FIG. 7 is a front end view of a drilling tool for brittle material according to a second embodiment of the present invention.

8 is a sectional view taken along line BB in FIG. 7;

FIG. 9 is a perspective view of a tip portion of a drilling tool for brittle material according to a third embodiment of the present invention.

FIG. 10 is a front view of a drilling tool for brittle material according to a third embodiment of the present invention.

FIG. 11 is a perspective view of a tip portion of a drilling tool for brittle material according to a fourth embodiment of the present invention.

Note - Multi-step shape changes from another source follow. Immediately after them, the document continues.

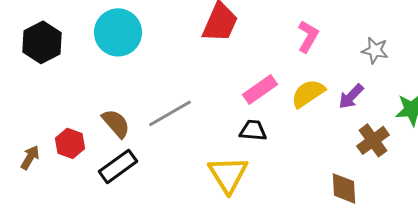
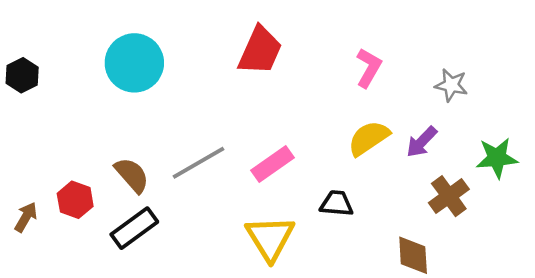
black hexagon: (42, 42) -> (22, 75), moved, size x0.7
pink rectangle: (260, 89) -> (272, 164), moved
black trapezoid: (253, 130) -> (337, 203), moved

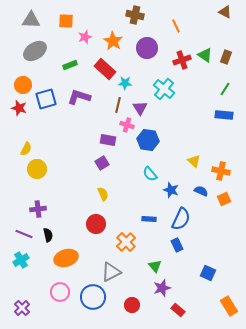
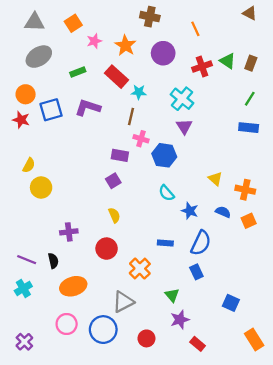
orange square: (66, 21) -> (73, 23), turned -35
purple triangle: (140, 108) -> (184, 126), moved
purple cross: (38, 209) -> (69, 232), moved

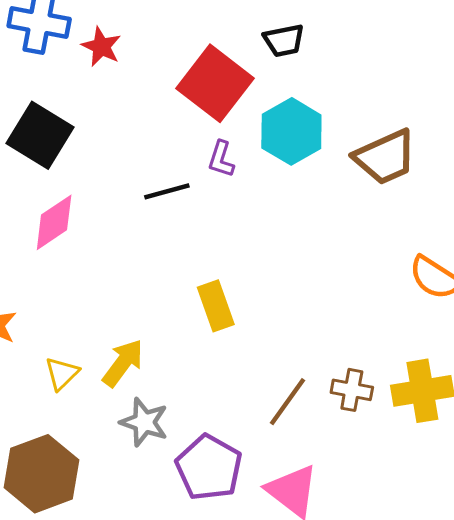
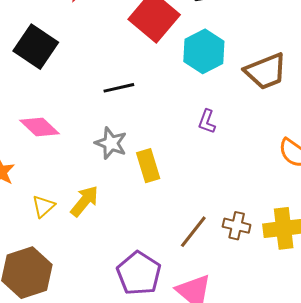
purple L-shape: (221, 159) -> (207, 122), moved
pink diamond: (54, 222) -> (39, 127), moved, turned 75
gray star: (144, 422) -> (111, 143), moved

FIG. 12 is a front view of a drilling tool for brittle material according to a fourth embodiment of the present invention.

[Explanation of symbols]

 10, 20, 30, 40 Drilling tool for brittle material 11 Tool body 12 Cutting edge 13 Shank portion 15, 21 Tip surface 16, 22 Cutting blade 31 Second cut surface 41 Chip discharge groove O Axis d Core thickness D Cutting blade Outer diameter θ Include angle

 ──────────────────────────────────────────────────続 き Continuing on the front page (72) Inventor Hiroshi Ikeuchi 179-1 Kanegasaki Nishi-Oike, Uozumi-cho, Akashi-shi, Hyogo Inside MMC Kobelco Tool Co., Ltd. -1 Inside MMC Kobelco Tool Co., Ltd. (72) Inventor Hiroshi Hayasaki 179-1 Kanegasaki Nishi-Oike, Uozumi-cho, Akashi-shi, Hyogo Prefecture Inside MMC Kobelco Tool Co., Ltd. (72) Inventor Tetsumitsu Tominaga Kanegasaki-Nishi, Uozumi-cho, Hyogo Prefecture 179-1 Oike FMC Term in MMC Kobelco Tool Co., Ltd. (Reference) 3C037 BB00 CC01 DD01 FF08

Claims (9)

[Claims] 1. A cutting tool for a brittle material for performing a cutting process on a workpiece made of a brittle material, wherein the cutting tool is inclined with respect to the axis at the tip of a cylindrical shaft-shaped tool main body rotated about an axis. It has two intersecting tip surfaces, and an intersection ridge line between the two tip surfaces is a cutting edge, and the cutting edge extends in the diameter direction of the tool main body as viewed from the front end side in the axial direction. A cutting tool for brittle material, wherein the cutting tool reaches an outer peripheral surface of a tool body, and at least the cutting edge portion is covered with a hard carbon film. 2. The cutting tool for a brittle material according to claim 1, wherein the hard carbon film is formed of a diamond film or a DLC film. 3. A cutting tool for a brittle material for performing a cutting process on a workpiece made of a brittle material, wherein the cutting tool is provided at a tip end of a cylindrical shaft-shaped tool body which is rotated around an axis and is inclined with respect to the axis. It has two intersecting tip surfaces, and an intersection ridge line between the two tip surfaces is a cutting edge, and the cutting edge extends in the diameter direction of the tool main body as viewed from the front end side in the axial direction. A cutting tool for brittle material, wherein the cutting tool extends to an outer peripheral surface of a tool body, and at least the cutting edge portion is formed of a hard carbon body. 4. The cutting tool for a brittle material according to claim 3, wherein the hard carbon body is composed of a diamond sintered body or a diamond single crystal. 5. The cutting tool for a brittle material according to claim 1, wherein the cutting edge has a linear shape extending in a direction perpendicular to the axis when viewed from a side surface of the tool body. A cutting tool for brittle materials. 6. The cutting tool for a brittle material according to claim 1, wherein the cutting edge has a convex curve shape bulging toward a tip end in the axial direction. Cutting tool for brittle materials. 7. The cutting tool for a brittle material according to any one of claims 1 to 6, wherein the included angle θ between the two end surfaces is 45 ° ≦ θ ≦ 175.
A cutting tool for brittle materials, wherein the cutting tool is set in the range of ゜. 8. The cutting tool for a brittle material according to claim 1, wherein at least one chip discharge groove extending from a tip to a base end is formed on an outer periphery of the tool body. A cutting tool for brittle materials, characterized in that it is made. 9. The cutting tool for a brittle material according to claim 1, wherein a core thickness of the tool main body is equal to 0.
A cutting tool for brittle materials, wherein the cutting tool is set to 5D or more.